Evita cenar muy tarde
Cenar justo antes de que vayas a dormir puede dificultar el proceso de digestión y provocar problemas como acidez, inflamación o sensación de pesadez. Lo mejor es cenar al menos dos o tres horas antes de que vayas a la cama, así tu cuerpo tiene el tiempo adecuado para procesar los alimentos y prepararse para el descanso.
Reduce alimentos ultra procesados y pesados
Si tu cena incluye muchos alimentos ricos en grasa, azúcares o ultra procesados, puede alterar tu sueño y provocar que te despiertes durante la madrugada. Por eso, lo mejor es optar por preparaciones ligeras, dándole prioridad a verduras, proteínas magras y carbohidratos complejos. Esto ayuda a mantener estables tus niveles de energía y favorece un descanso continuo, así como un sueño profundo.

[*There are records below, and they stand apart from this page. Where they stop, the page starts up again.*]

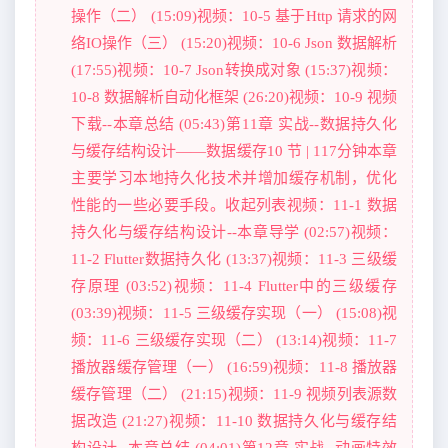
操作（二） (15:09)视频：10-5 基于Http 请求的网
络IO操作（三） (15:20)视频：10-6 Json 数据解析
(17:55)视频：10-7 Json转换成对象 (15:37)视频：
10-8 数据解析自动化框架 (26:20)视频：10-9 视频
下载--本章总结 (05:43)第11章 实战--数据持久化
与缓存结构设计——数据缓存10 节 | 117分钟本章
主要学习本地持久化技术并增加缓存机制，优化
性能的一些必要手段。收起列表视频：11-1 数据
持久化与缓存结构设计--本章导学 (02:57)视频：
11-2 Flutter数据持久化 (13:37)视频：11-3 三级缓
存原理 (03:52)视频：11-4 Flutter中的三级缓存
(03:39)视频：11-5 三级缓存实现（一） (15:08)视
频：11-6 三级缓存实现（二） (13:14)视频：11-7
播放器缓存管理（一） (16:59)视频：11-8 播放器
缓存管理（二） (21:15)视频：11-9 视频列表源数
据改造 (21:27)视频：11-10 数据持久化与缓存结
构设计--本章总结 (04:01)第12章 实战--动画特效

Modera el consumo de estimulantes
Para muchas personas, consumir una taza de café o té negro antes de dormir es la norma; sin embargo, estos estimulantes, junto con otros alimentos como los refrescos o el chocolate, pueden interferir con el sueño incluso horas después de haberlos consumido si los incluimos en nuestra rutina nocturna. Por lo recomendable es evitarlos a la hora de la cena y elegir bebidas relajantes como infusiones o agua.
Cuida las porciones
Cenar en exceso o incluir porciones muy abundantes puede generar malestar y afectar tu descanso, y lo mismo sucede si comes de forma apresurada. En este caso, lo mejor es servirte porciones moderadas y comer con calma, sin distracciones, tomándote el tiempo para consumir tus alimentos despacio. Así, tu cuerpo puede reconocer la saciedad fácilmente y ayudas a que la digestión sea más eficiente, lo que prepara al cuerpo para dormir mejor.